Packing for a funeral.

On Saturday morning, in the middle of pouring bottomless mimosas down my throat at Lime, I received a text from my dad that my grandma passed away.

This isn’t going to be a heartfelt eulogy or filled with fond remembrances. Here is a woman who spent most of my childhood lecturing me about the amount of time it took me to wash my hands and fawning over my male cousins, who never really told me that she loved me or seemed happy to see me until the dementia started to kick in and she could no longer recognize my face. We were never close, despite the fact that she was the only grandparent I ever had the opportunity to get to know. 

While I was at Lime and to this day, thinking about my grandma inspires more feelings of guilt than sadness in me, because I just feel guilty that I barely feel anything at all. 

My family isn’t very “close.” Sure, we get along and we laugh when we’re together and we do all the things that families do with no real childhood traumas to speak of, but my parents only started telling me that they love me on a semi-regular basis within the last couple of years. Because of this, the word “love” sometimes feels uncomfortable to me, feels foreign on my tongue, feels alien in my mouth, and I have to drag it out of me so forcefully that it just sounds awkward and unnatural, as if I am just spitting out syllables. I have never told my sister that I love her. But, neither has she to me. 

My great-grandmother’s dying words as she braced herself for a fatal heart attack were something along the lines of, “DON’T FUCKING TOUCH ME,” as one of my other family members tried to help her. So I guess this kind of distance just runs in our blood. 

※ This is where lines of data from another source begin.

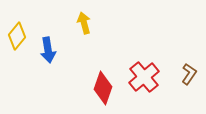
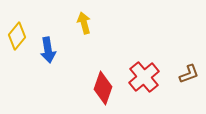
brown L-shape: rotated 35 degrees clockwise
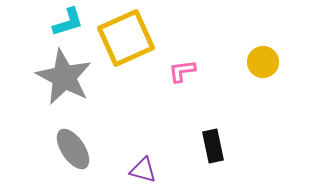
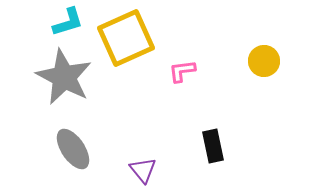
yellow circle: moved 1 px right, 1 px up
purple triangle: rotated 36 degrees clockwise
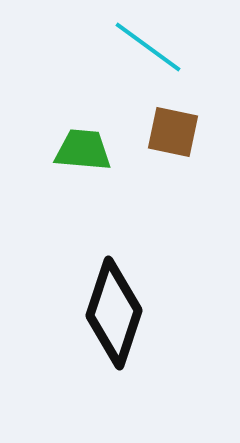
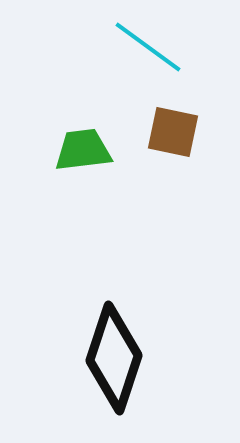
green trapezoid: rotated 12 degrees counterclockwise
black diamond: moved 45 px down
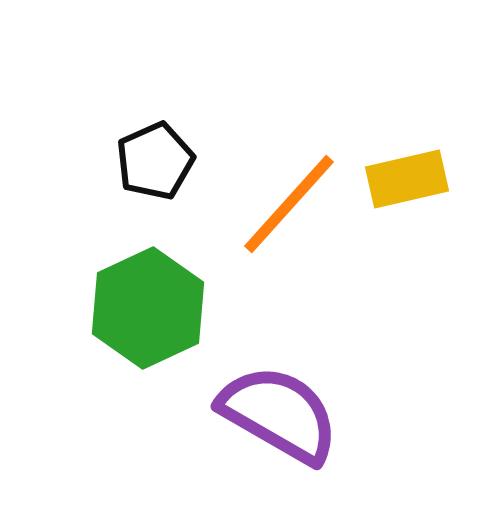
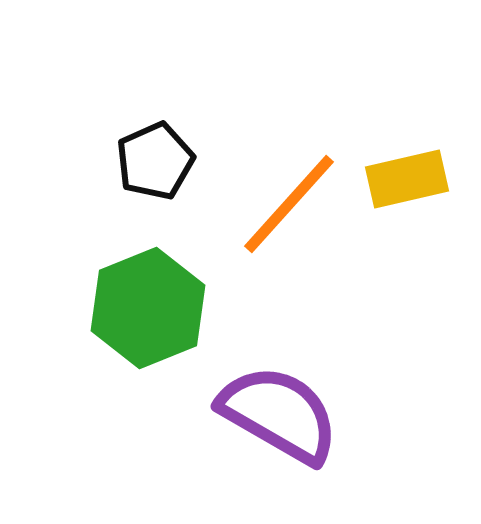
green hexagon: rotated 3 degrees clockwise
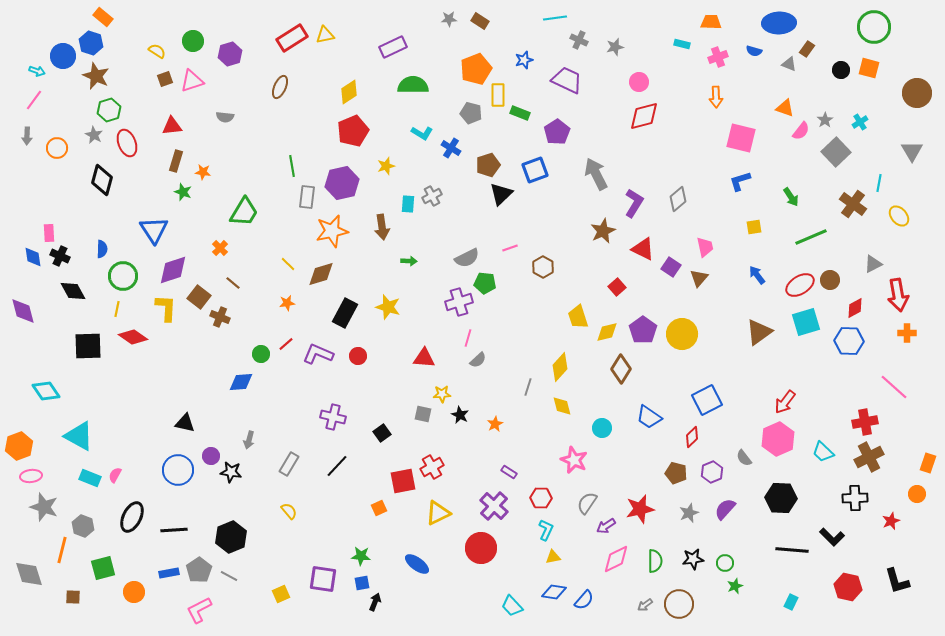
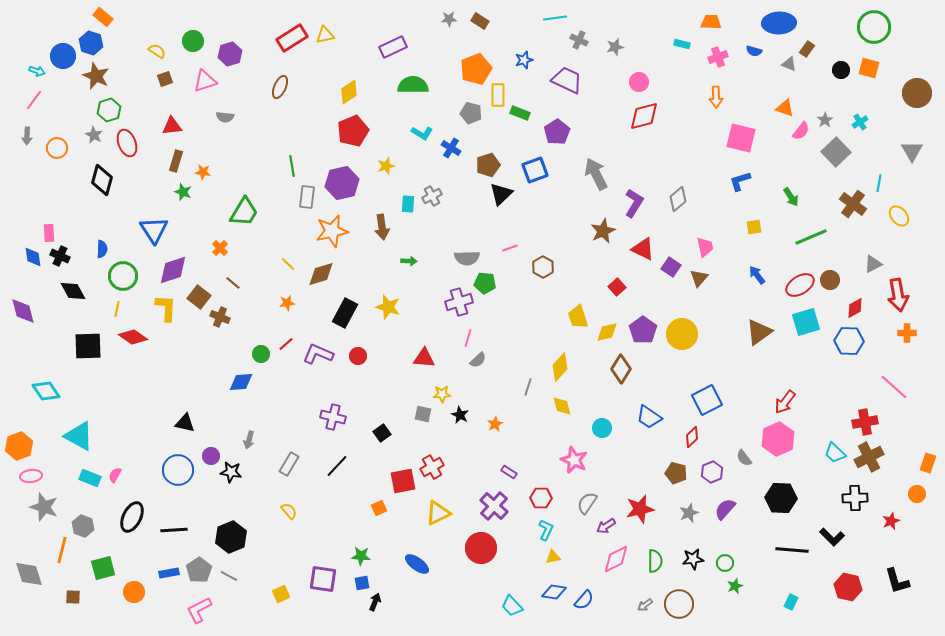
pink triangle at (192, 81): moved 13 px right
gray semicircle at (467, 258): rotated 25 degrees clockwise
cyan trapezoid at (823, 452): moved 12 px right, 1 px down
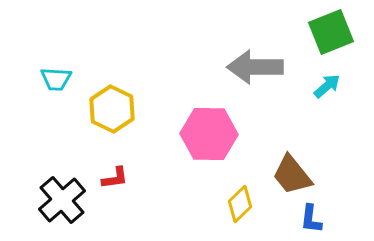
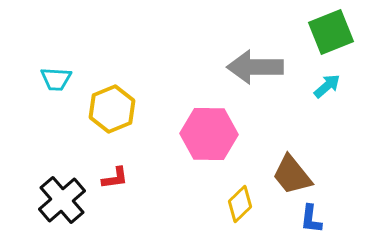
yellow hexagon: rotated 12 degrees clockwise
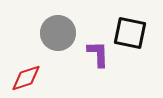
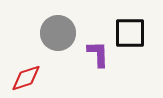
black square: rotated 12 degrees counterclockwise
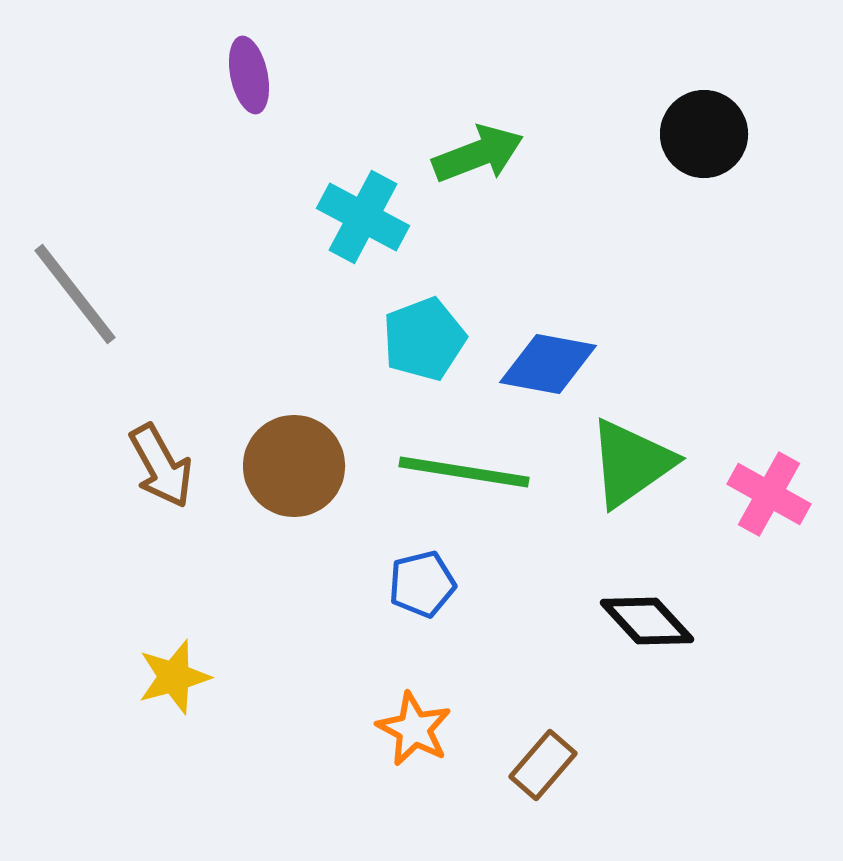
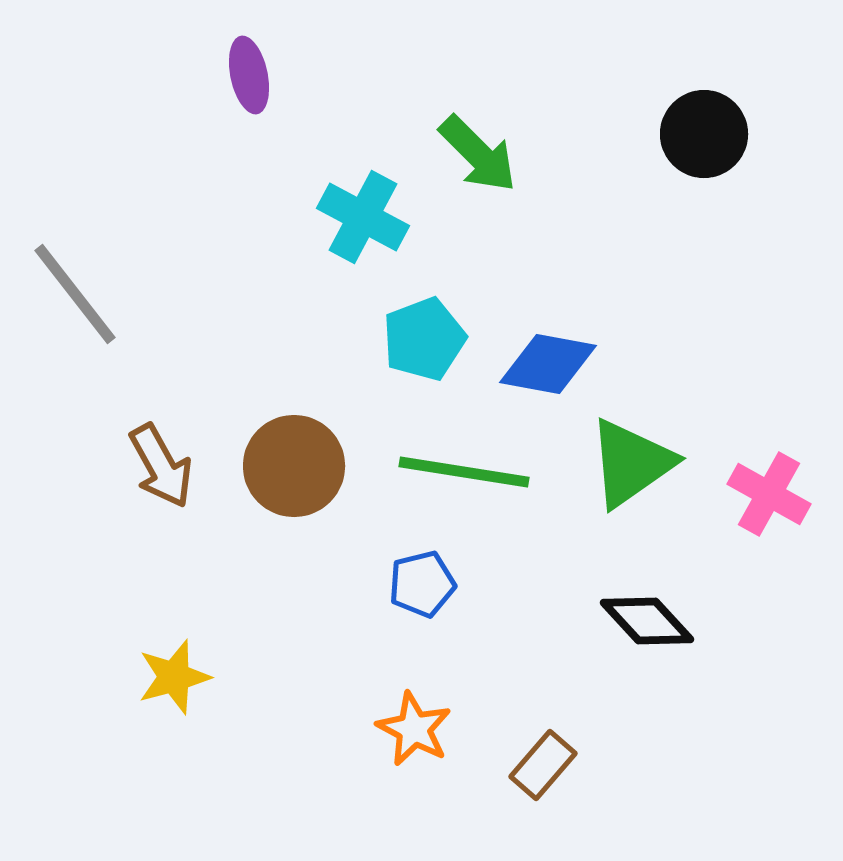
green arrow: rotated 66 degrees clockwise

I often think about how the lack of connection within my family is completely reflected in my interpersonal relationships. I’m cold and evasive, and I find it difficult to connect with most people because I can rarely muster enough interest in most people. When I catch my mom rolling her eyes at strangers as she eavesdrops on their conversations, I can see myself in her. It’s an awful thing - to have such a coldness passed down through your genes as casually as brown eyes or black hair, and to be so cognizant of it while also feeling powerless to it. I try to be open and warm, but my disposition is just cold, and I feel uncomfortable when people try to enter into my life unannounced. 

My flight for LA leaves tomorrow night, with the viewing on Thursday and the funeral on Friday. I’ll probably cry, probably moreso at the sight of my dad crying than the idea of my deceased grandma, and I’m just kind of a shitty and selfish person, because here I am making this all about myself instead of about the fact that my grandma just passed away.